You are right to push back.
All of those are included in the bulk of the documents passing my work input these days. It is infuriating. Out of principle I maintain 100% me in all my writing but I don't know if it matters. Well maybe it does... an interviewee recently complimented me on the "nicest and most human resume" they saw recently. That felt good
Do you send your resume to people before you interview them?
Those cards, so familiar! Exactly what Opus produced for me.
Did Anthropic and/or OpenAI deliberately train their models to produce websites with a specific design language, or did these stylistic preferences emerge naturally as some kind of LLM-selected optimum?
It's not the base model, it's the system prompt in dev tools.
To give an example I'm personally frequently annoyed by, Google's Antigravity will consistently use the word "anthropomorphic" while "thinking" and the end result will consistently have obnoxiously large border radius (kind of like Android's design language).
Codex on the other hand likes to make websites with blue elements on a black background and likes to use emojis for icons for some reason, which is a terrible idea accessibility-wise.
AI has no taste, so I suspect the labs just gave it a bunch of decent looking boilerplate as preferred style.
When you bring your own ideas you can get AI to dev pretty nice looking non-generic stuff.
Welcome to the future of fast-food software.

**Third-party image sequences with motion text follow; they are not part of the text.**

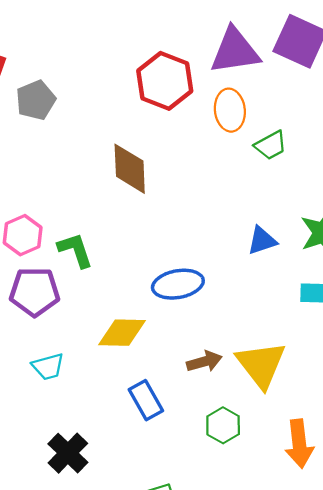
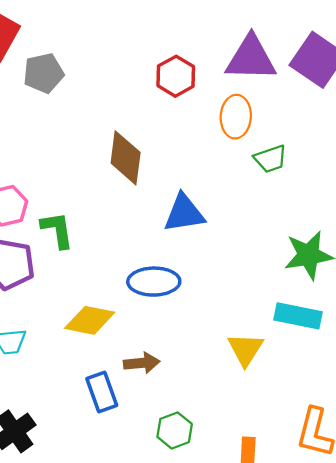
red hexagon: (165, 81) -> (176, 76), size x0.7
blue triangle: (262, 241) -> (184, 213), moved, size x1.4
brown arrow: (204, 362) -> (142, 363), moved
yellow triangle: (261, 365) -> (245, 349), moved, size x0.7

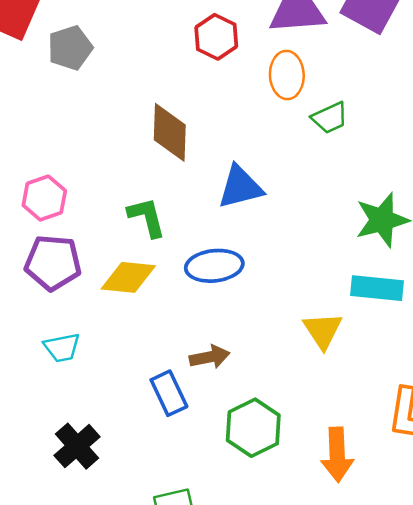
green L-shape: (57, 230) -> (147, 217), moved
yellow diamond: (90, 320) -> (128, 277), moved
green hexagon: (175, 430) -> (253, 428), size x1.4

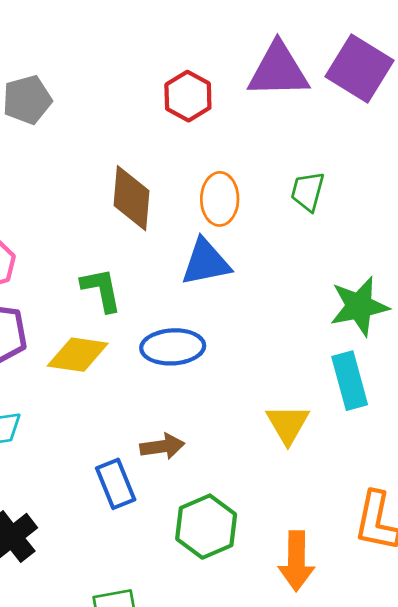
orange ellipse: (287, 75) -> (220, 199), moved
green trapezoid: (330, 118) -> (308, 191), turned 126
cyan rectangle: (377, 288) -> (350, 381), turned 66

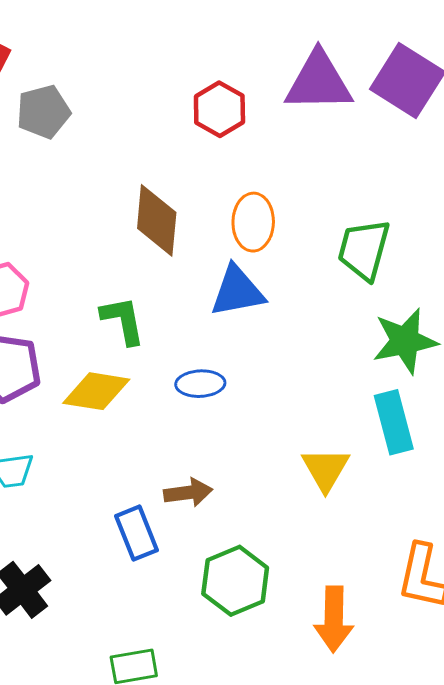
green trapezoid: (308, 191) -> (364, 250), moved, size x1.4
blue ellipse: (173, 347) -> (200, 384), size x0.7

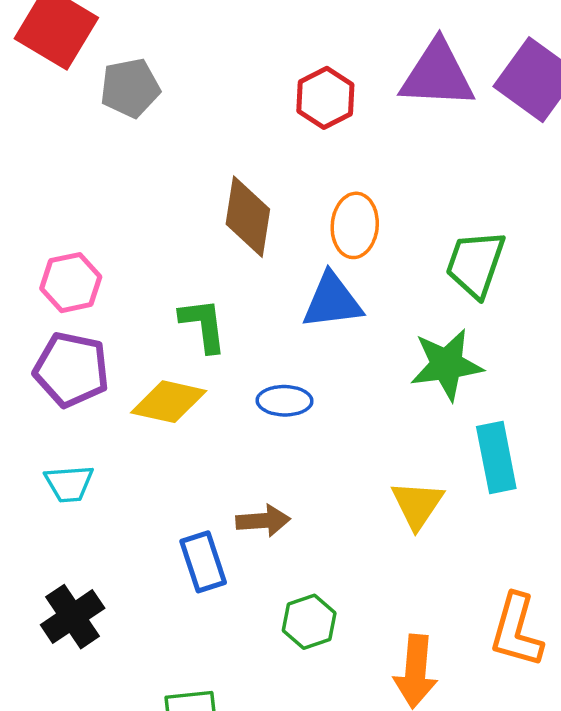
green star: (405, 341) -> (446, 365), moved
green hexagon: (235, 581) -> (309, 622), size x0.7

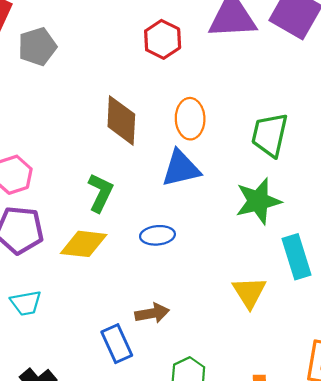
green L-shape: (203, 325) -> (100, 193), turned 39

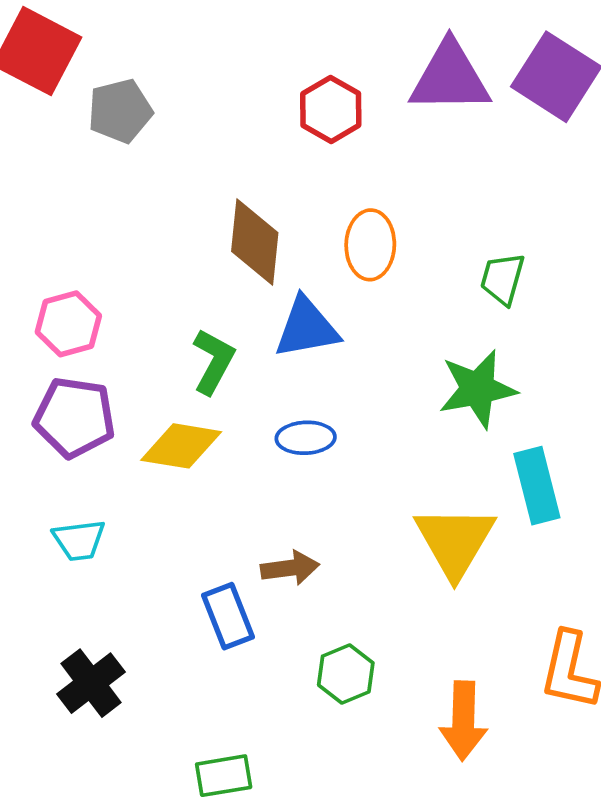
green trapezoid: (270, 135) -> (502, 279), size x0.7
blue triangle: (181, 168) -> (307, 328), moved
yellow triangle: (249, 292) -> (455, 541), size x1.4

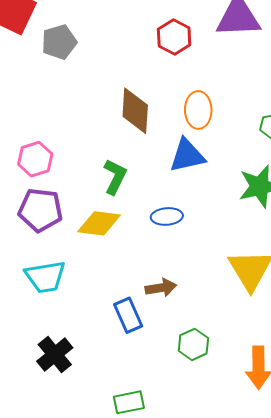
blue triangle: (307, 328) -> (187, 156), moved
cyan trapezoid: (79, 540) -> (45, 277), size x1.4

Taste of deep frying and preservatives.
KPI cards, purple gradients
What I find amazing is how HARD it is to make the LLM produce a piece of text that does not sound like slop. I have had dozens of sessions where I tried to make it write like a human would, and yet it still uses those tired writing phrases. I don't understand why neither openai, nor anthropic are able to do anything to make it better, and in some cases it feels like we are actually going backwards.